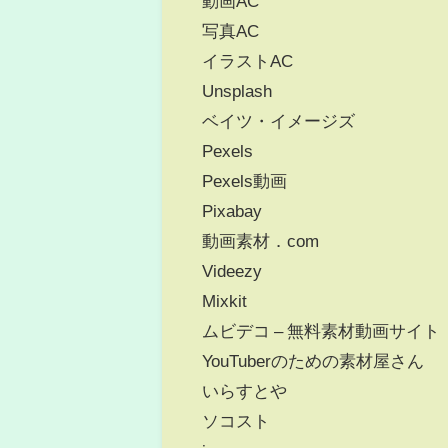
動画AC
写真AC
イラストAC
Unsplash
ベイツ・イメージズ
Pexels
Pexels動画
Pixabay
動画素材．com
Videezy
Mixkit
ムビデコ – 無料素材動画サイト
YouTuberのための素材屋さん
いらすとや
ソコスト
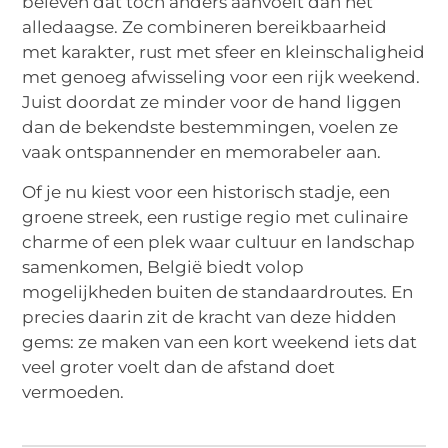
beleven dat toch anders aanvoelt dan het
alledaagse. Ze combineren bereikbaarheid
met karakter, rust met sfeer en kleinschaligheid
met genoeg afwisseling voor een rijk weekend.
Juist doordat ze minder voor de hand liggen
dan de bekendste bestemmingen, voelen ze
vaak ontspannender en memorabeler aan.
Of je nu kiest voor een historisch stadje, een
groene streek, een rustige regio met culinaire
charme of een plek waar cultuur en landschap
samenkomen, België biedt volop
mogelijkheden buiten de standaardroutes. En
precies daarin zit de kracht van deze hidden
gems: ze maken van een kort weekend iets dat
veel groter voelt dan de afstand doet
vermoeden.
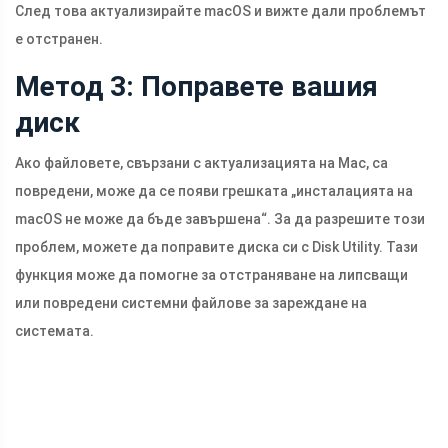
След това актуализирайте macOS и вижте дали проблемът
е отстранен.
Метод 3: Поправете вашия
диск
Ако файловете, свързани с актуализацията на Mac, са
повредени, може да се появи грешката „инсталацията на
macOS не може да бъде завършена“. За да разрешите този
проблем, можете да поправите диска си с Disk Utility. Тази
функция може да помогне за отстраняване на липсващи
или повредени системни файлове за зареждане на
системата.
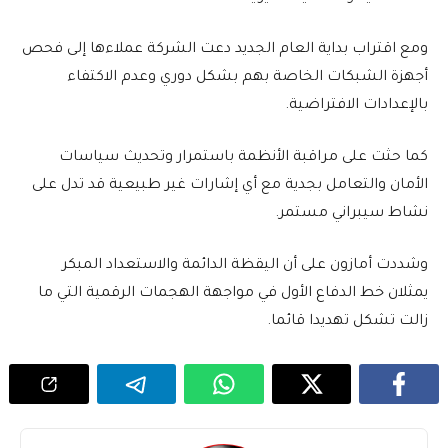
ومع اقتراب بداية العام الجديد دعت الشركة عملاءها إلى فحص
أجهزة الشبكات الخاصة بهم بشكل دوري وعدم الاكتفاء
بالإعدادات الافتراضية.
كما حثت على مراقبة الأنظمة باستمرار وتحديث سياسات
الأمان والتعامل بجدية مع أي إشارات غير طبيعية قد تدل على
نشاط سيبراني مستمر.
وشددت أمازون على أن اليقظة الدائمة والاستعداد المبكر
يمثلان خط الدفاع الأول في مواجهة الهجمات الرقمية التي ما
زالت تشكل تهديدا قائما.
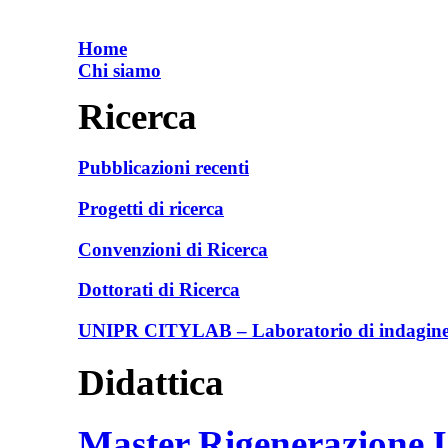
Home
Chi siamo
Ricerca
Pubblicazioni recenti
Progetti di ricerca
Convenzioni di Ricerca
Dottorati di Ricerca
UNIPR CITYLAB – Laboratorio di indagine e
Didattica
Master Rigenerazione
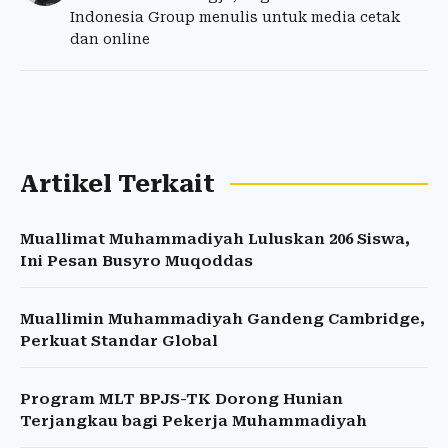
Indonesia Group menulis untuk media cetak
dan online
Artikel Terkait
Muallimat Muhammadiyah Luluskan 206 Siswa,
Ini Pesan Busyro Muqoddas
Muallimin Muhammadiyah Gandeng Cambridge,
Perkuat Standar Global
Program MLT BPJS-TK Dorong Hunian
Terjangkau bagi Pekerja Muhammadiyah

_Exercise description_
Search the data above for lines holding "weekend" and copy each of them.

_Task output_
met genoeg afwisseling voor een rijk weekend.
gems: ze maken van een kort weekend iets dat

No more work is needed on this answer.